Participaram da pesquisa 1892 parturientes entre os anos de 2012 e 2015. Sete casos (0,4%) tiveram resultado do ELISA reagente para o HTLV. Parece pouco, mas não é. Se considerarmos que para cada pessoa infectada, podemos somar no mínimo dois ascendentes (pai, mãe ou avós) e três ou mais descendentes (filhos, netos), temos aí uma “herança” familiar de portadores de HTLV, muitas vezes assintomáticos que, por não saberem, continuarão a “saga” de espalhar a infecção por gerações seguidas.

A situação é grave e os gestores da saúde “ainda” não atentaram para essa situação.

A apresentação do Dr. Jorge Casseb (Instituto de Medicina Tropical – USP) justificou a necessidade em se fazer a triagem sorológica para o HTLV e aconselhamento no pré-natal, informando que no Brasil, três milhões de parturientes por ano x 0.2% são HTLV-1: aproximadamente 6000 crianças infectadas/ano.

Infelizmente as ações preventivas e desdobramentos necessários, são pontuais. São poucos os Estados e/ou Municípios que disponibilizam o serviço de ambulatório completo para o portador de HTLV.

Pensar em ter em cada Capital, uma Instituição referenciada para atendimento aos portadores de HTLV, é uma utopia. Existe uma grande e contagiosa “falta de vontade” do poder público.

Outra situação que ficou bastante clara é a questão psicológica do portador de HTLV. A aceitação, compreensão e acolhimento da família, são fundamentais para que o portador tenha melhor qualidade de vida. A depressão que é um fato comum, tanto nos sintomáticos como nos assintomáticos, com o suporte familiar e acompanhamento de um Psicólogo, pode ser perfeitamente controlada. Há relatos de suicídios por falta desses cuidados.

Eu sempre digo, o portador de htlv é chato, repetitivo e não tem autoestima. Isso é da doença e não da personalidade da pessoa. O abandono desse paciente, só faz agravar a doença. É preciso ter paciência, consciência e conhecimento da doença. Por isso a necessidade de aconselhamento aos familiares.

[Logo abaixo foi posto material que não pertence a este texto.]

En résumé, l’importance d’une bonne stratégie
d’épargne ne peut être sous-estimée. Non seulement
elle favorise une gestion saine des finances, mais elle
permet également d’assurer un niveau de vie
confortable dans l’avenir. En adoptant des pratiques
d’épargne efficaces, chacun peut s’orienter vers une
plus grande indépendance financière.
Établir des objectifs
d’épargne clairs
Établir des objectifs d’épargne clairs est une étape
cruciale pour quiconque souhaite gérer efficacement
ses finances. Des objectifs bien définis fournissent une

Outra mesa bem interessante foi a Coinfecções. O que mais me chamou atenção foi a palestra do Dr. Carlos Brites (Universidade Federal da Bahia/Salvador-BA). Em estudos sobre as coinfecções HIV-HTLV, observou-se que o paciente que faz uso correto do TARV (tratamento com antirretrovirais), mantém o vírus HTLV estável sem manifestação de qualquer doença associada a ele. Então perguntei ao Dr. Brites o seguinte: isso quer dizer que há luz no final do túnel para o portador de HTLV? A resposta dele, sempre acadêmica, foi que ainda não há estudos que possam afirmar que o uso de ARV em portadores só de HTLV possa estabilizar a infecção. Ora bolas!!! Então por que não realizar um estudo de coorte com alguns pacientes? Eu seria a primeira a me candidatar, mesmo sabendo dos efeitos colaterais da medicação.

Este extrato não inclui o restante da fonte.